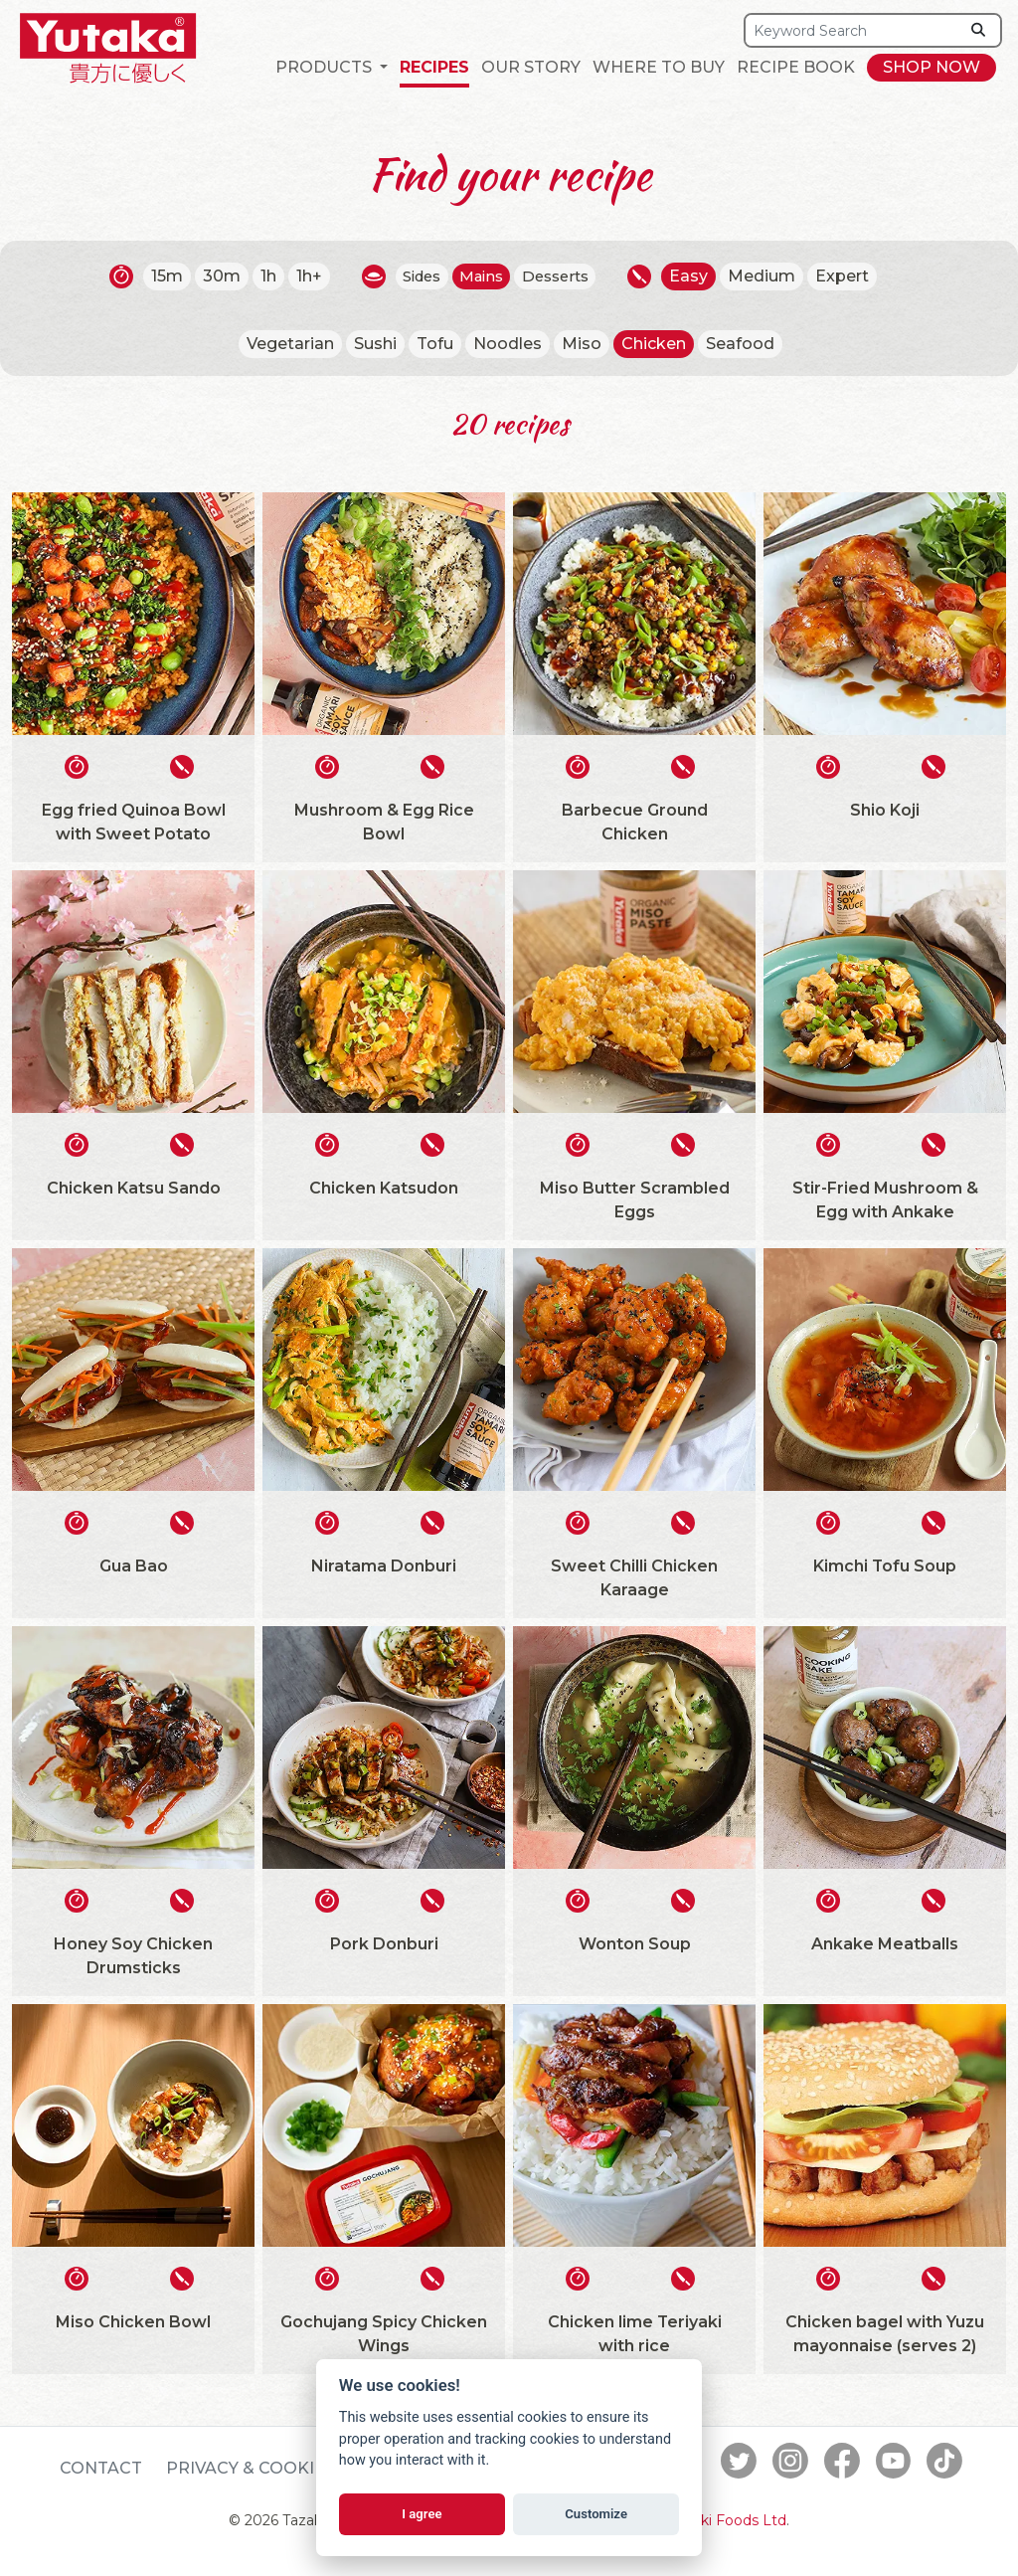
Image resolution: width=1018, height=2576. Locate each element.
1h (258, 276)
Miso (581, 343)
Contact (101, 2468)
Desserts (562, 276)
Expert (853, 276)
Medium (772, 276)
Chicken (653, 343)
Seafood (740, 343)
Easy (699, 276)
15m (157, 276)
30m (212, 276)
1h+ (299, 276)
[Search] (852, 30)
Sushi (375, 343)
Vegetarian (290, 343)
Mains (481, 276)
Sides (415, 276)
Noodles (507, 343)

---

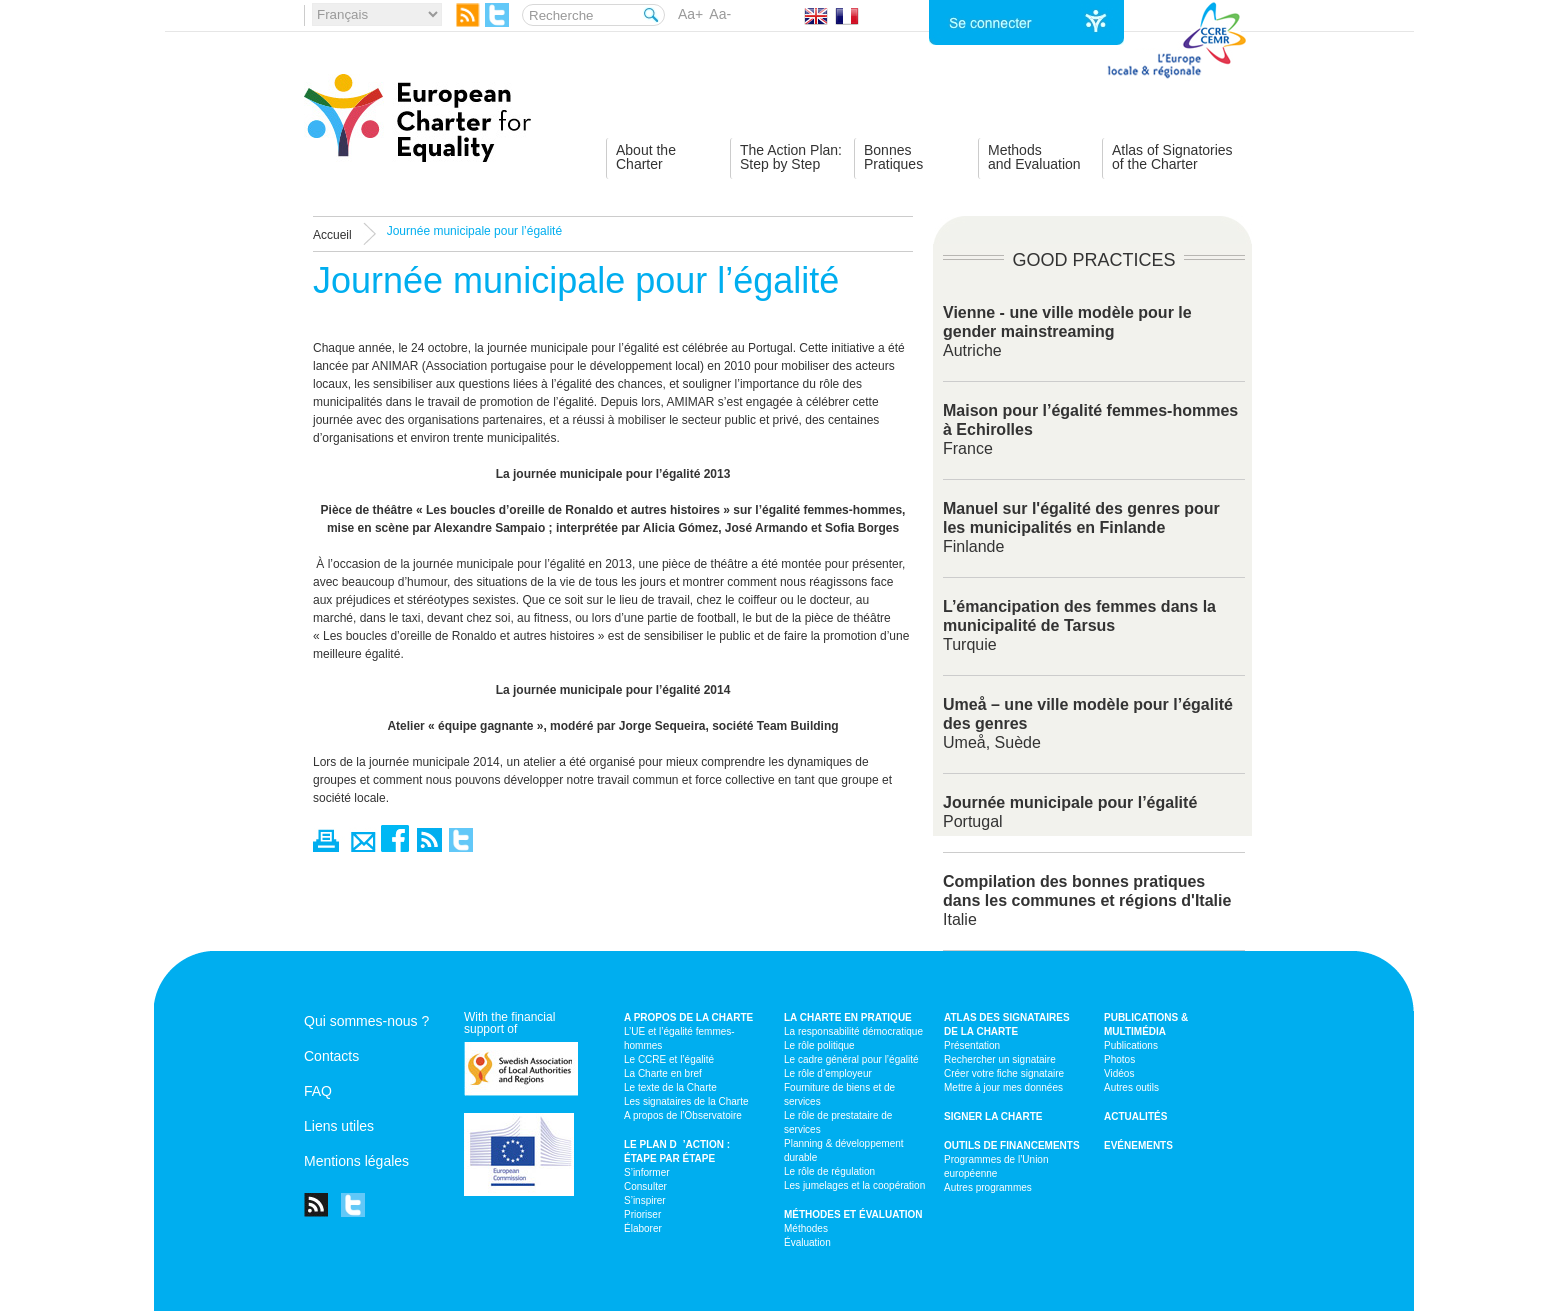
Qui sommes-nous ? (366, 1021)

## Exercise description
The response must hold only the lines above from the line with "Easy (699, 276)" through the line with "Noodles (507, 343)", each copied exactly, both ends kept.

## Answer space
Easy (699, 276)
15m (157, 276)
30m (212, 276)
1h+ (299, 276)
[Search] (852, 30)
Sushi (375, 343)
Vegetarian (290, 343)
Mains (481, 276)
Sides (415, 276)
Noodles (507, 343)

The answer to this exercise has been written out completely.